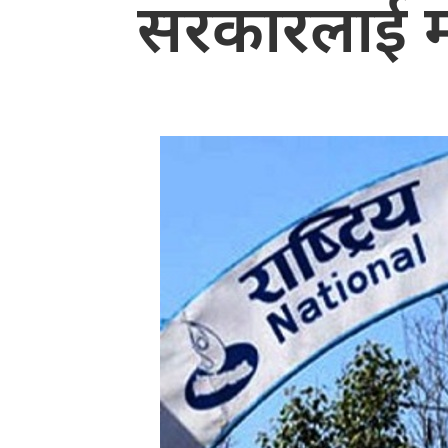
सरकारलाई 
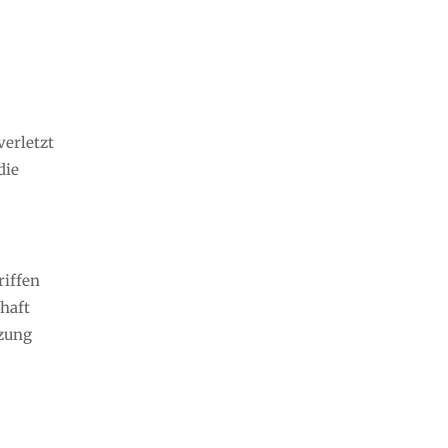
verletzt
die
riffen
chaft
tzung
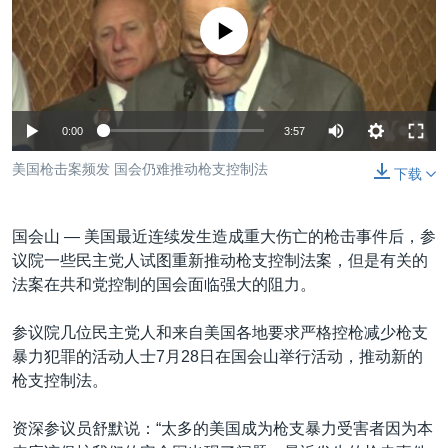
VOA视频
欧洲
科教·文娱·体健
白宫要闻
转
没有媒体可用资源
到
VOA今日焦点
非洲
军事
国会报道
检
中文广播
美洲
劳工
美中关系
索
全球议题
环境
美国建国250周年
关注我们
0:00
3:57
埃博拉疫情
美国枪击案频发 国会仍难推动枪支控制法
下载
美国之音专访
重要讲话与声明
国会山 —
美国最近连续发生造成重大伤亡的枪击事件后，参
台海两岸关系
议院一些民主党人试图重新推动枪支控制法案，但是有关的
其他语言网站
法案在共和党控制的国会面临强大的阻力。
南中国海争端
关注西藏
参议院几位民主党人和来自美国各地要求严格控枪减少枪支
暴力犯罪的活动人士7月28日在国会山举行活动，推动新的
关注新疆
枪支控制法。
GEN Z 看美国
资深参议员舒默说：“太多的美国成为枪支暴力受害者因为本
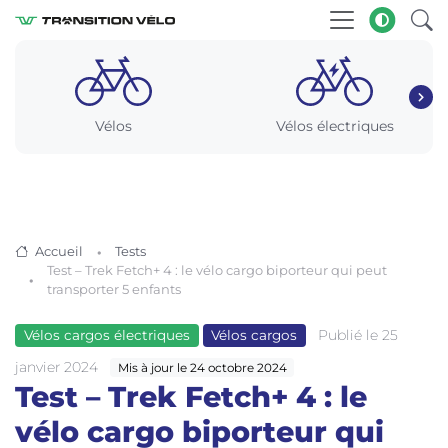
Vélos
Vélos électriques
Accueil
Tests
Test – Trek Fetch+ 4 : le vélo cargo biporteur qui peut
transporter 5 enfants
Publié le 25
Vélos cargos électriques
Vélos cargos
janvier 2024
Mis à jour le 24 octobre 2024
Test – Trek Fetch+ 4 : le
vélo cargo biporteur qui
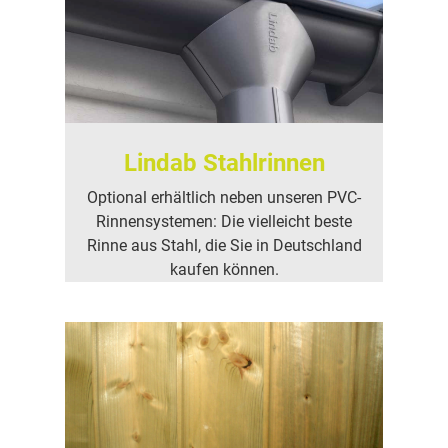
Lindab Stahlrinnen
Optional erhältlich neben unseren PVC-
Rinnensystemen: Die vielleicht beste
Rinne aus Stahl, die Sie in Deutschland
kaufen können.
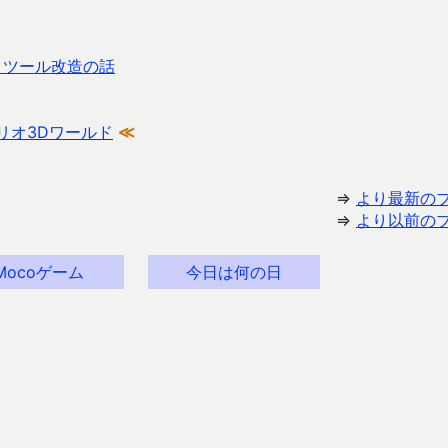
正とツール改造の話
リオ3Dワールド
≪
⇒
より最新の
⇒
より以前の
Mocoゲーム
今日は何の日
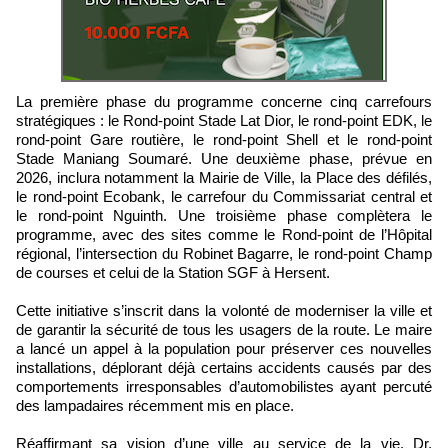
La première phase du programme concerne cinq carrefours
stratégiques : le Rond-point Stade Lat Dior, le rond-point EDK, le
rond-point Gare routière, le rond-point Shell et le rond-point
Stade Maniang Soumaré. Une deuxième phase, prévue en
2026, inclura notamment la Mairie de Ville, la Place des défilés,
le rond-point Ecobank, le carrefour du Commissariat central et
le rond-point Nguinth. Une troisième phase complètera le
programme, avec des sites comme le Rond-point de l’Hôpital
régional, l’intersection du Robinet Bagarre, le rond-point Champ
de courses et celui de la Station SGF à Hersent.
Cette initiative s’inscrit dans la volonté de moderniser la ville et
de garantir la sécurité de tous les usagers de la route. Le maire
a lancé un appel à la population pour préserver ces nouvelles
installations, déplorant déjà certains accidents causés par des
comportements irresponsables d’automobilistes ayant percuté
des lampadaires récemment mis en place.
Réaffirmant sa vision d’une ville au service de la vie, Dr.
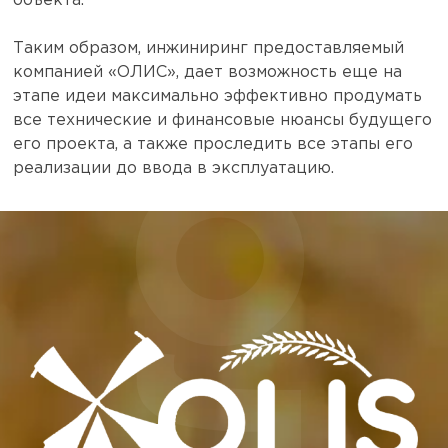
объекта.
Таким образом, инжиниринг предоставляемый
компанией «ОЛИС», дает возможность еще на
этапе идеи максимально эффективно продумать
все технические и финансовые нюансы будущего
его проекта, а также проследить все этапы его
реализации до ввода в эксплуатацию.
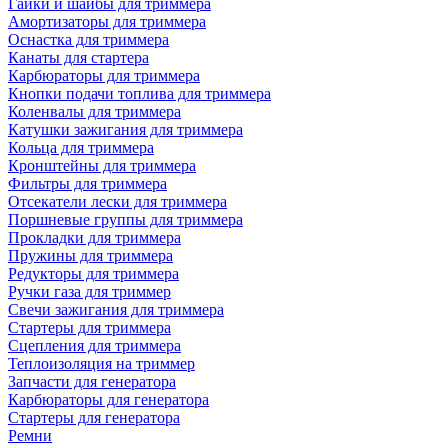
Гайки и шайбы для триммера
Амортизаторы для триммера
Оснастка для триммера
Канаты для стартера
Карбюраторы для триммера
Кнопки подачи топлива для триммера
Коленвалы для триммера
Катушки зажигания для триммера
Кольца для триммера
Кронштейны для триммера
Фильтры для триммера
Отсекатели лески для триммера
Поршневые группы для триммера
Прокладки для триммера
Пружины для триммера
Редукторы для триммера
Ручки газа для триммер
Свечи зажигания для триммера
Стартеры для триммера
Сцепления для триммера
Теплоизоляция на триммер
Запчасти для генератора
Карбюраторы для генератора
Стартеры для генератора
Ремни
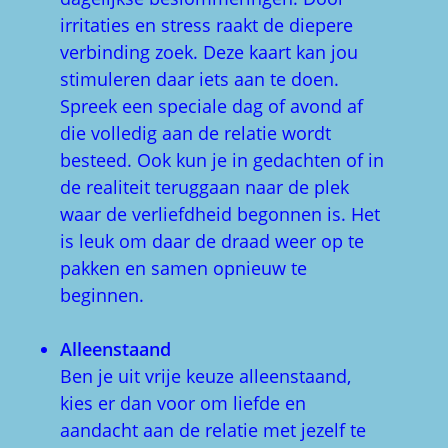
irritaties en stress raakt de diepere
verbinding zoek. Deze kaart kan jou
stimuleren daar iets aan te doen.
Spreek een speciale dag of avond af
die volledig aan de relatie wordt
besteed. Ook kun je in gedachten of in
de realiteit teruggaan naar de plek
waar de verliefdheid begonnen is. Het
is leuk om daar de draad weer op te
pakken en samen opnieuw te
beginnen.
Alleenstaand
Ben je uit vrije keuze alleenstaand,
kies er dan voor om liefde en
aandacht aan de relatie met jezelf te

▬▬▬▬▬▬▬▬▬▬

Word for word, return the records shown above without their pictures.

• _Written answer_:
सरकारलाई 
verletzt
die
riffen
chaft
tzung
VOA视频
欧洲
科教·文娱·体健
白宫要闻
转
没有媒体可用资源
到
VOA今日焦点
非洲
军事
国会报道
检
中文广播
美洲
劳工
美中关系
索
全球议题
环境
美国建国250周年
关注我们
0:00
3:57
埃博拉疫情
美国枪击案频发 国会仍难推动枪支控制法
下载
美国之音专访
重要讲话与声明
国会山 —
美国最近连续发生造成重大伤亡的枪击事件后，参
台海两岸关系
议院一些民主党人试图重新推动枪支控制法案，但是有关的
其他语言网站
法案在共和党控制的国会面临强大的阻力。
南中国海争端
关注西藏
参议院几位民主党人和来自美国各地要求严格控枪减少枪支
暴力犯罪的活动人士7月28日在国会山举行活动，推动新的
关注新疆
枪支控制法。
GEN Z 看美国
资深参议员舒默说：“太多的美国成为枪支暴力受害者因为本
Vélos
Vélos électriques
Accueil
Tests
Test – Trek Fetch+ 4 : le vélo cargo biporteur qui peut
transporter 5 enfants
Publié le 25
Vélos cargos électriques
Vélos cargos
janvier 2024
Mis à jour le 24 octobre 2024
Test – Trek Fetch+ 4 : le
vélo cargo biporteur qui
Lindab Stahlrinnen
Optional erhältlich neben unseren PVC-
Rinnensystemen: Die vielleicht beste
Rinne aus Stahl, die Sie in Deutschland
kaufen können.
正とツール改造の話
リオ3Dワールド
≪
⇒
より最新の
⇒
より以前の
Mocoゲーム
今日は何の日
La première phase du programme concerne cinq carrefours
stratégiques : le Rond-point Stade Lat Dior, le rond-point EDK, le
rond-point Gare routière, le rond-point Shell et le rond-point
Stade Maniang Soumaré. Une deuxième phase, prévue en
2026, inclura notamment la Mairie de Ville, la Place des défilés,
le rond-point Ecobank, le carrefour du Commissariat central et
le rond-point Nguinth. Une troisième phase complètera le
programme, avec des sites comme le Rond-point de l’Hôpital
régional, l’intersection du Robinet Bagarre, le rond-point Champ
de courses et celui de la Station SGF à Hersent.
Cette initiative s’inscrit dans la volonté de moderniser la ville et
de garantir la sécurité de tous les usagers de la route. Le maire
a lancé un appel à la population pour préserver ces nouvelles
installations, déplorant déjà certains accidents causés par des
comportements irresponsables d’automobilistes ayant percuté
des lampadaires récemment mis en place.
Réaffirmant sa vision d’une ville au service de la vie, Dr.
объекта.
Таким образом, инжиниринг предоставляемый
компанией «ОЛИС», дает возможность еще на
этапе идеи максимально эффективно продумать
все технические и финансовые нюансы будущего
его проекта, а также проследить все этапы его
реализации до ввода в эксплуатацию.
Гайки и шайбы для триммера
Амортизаторы для триммера
Оснастка для триммера
Канаты для стартера
Карбюраторы для триммера
Кнопки подачи топлива для триммера
Коленвалы для триммера
Катушки зажигания для триммера
Кольца для триммера
Кронштейны для триммера
Фильтры для триммера
Отсекатели лески для триммера
Поршневые группы для триммера
Прокладки для триммера
Пружины для триммера
Редукторы для триммера
Ручки газа для триммер
Свечи зажигания для триммера
Стартеры для триммера
Сцепления для триммера
Теплоизоляция на триммер
Запчасти для генератора
Карбюраторы для генератора
Стартеры для генератора
Ремни
irritaties en stress raakt de diepere
verbinding zoek. Deze kaart kan jou
stimuleren daar iets aan te doen.
Spreek een speciale dag of avond af
die volledig aan de relatie wordt
besteed. Ook kun je in gedachten of in
de realiteit teruggaan naar de plek
waar de verliefdheid begonnen is. Het
is leuk om daar de draad weer op te
pakken en samen opnieuw te
beginnen.
Alleenstaand
Ben je uit vrije keuze alleenstaand,
kies er dan voor om liefde en
aandacht aan de relatie met jezelf te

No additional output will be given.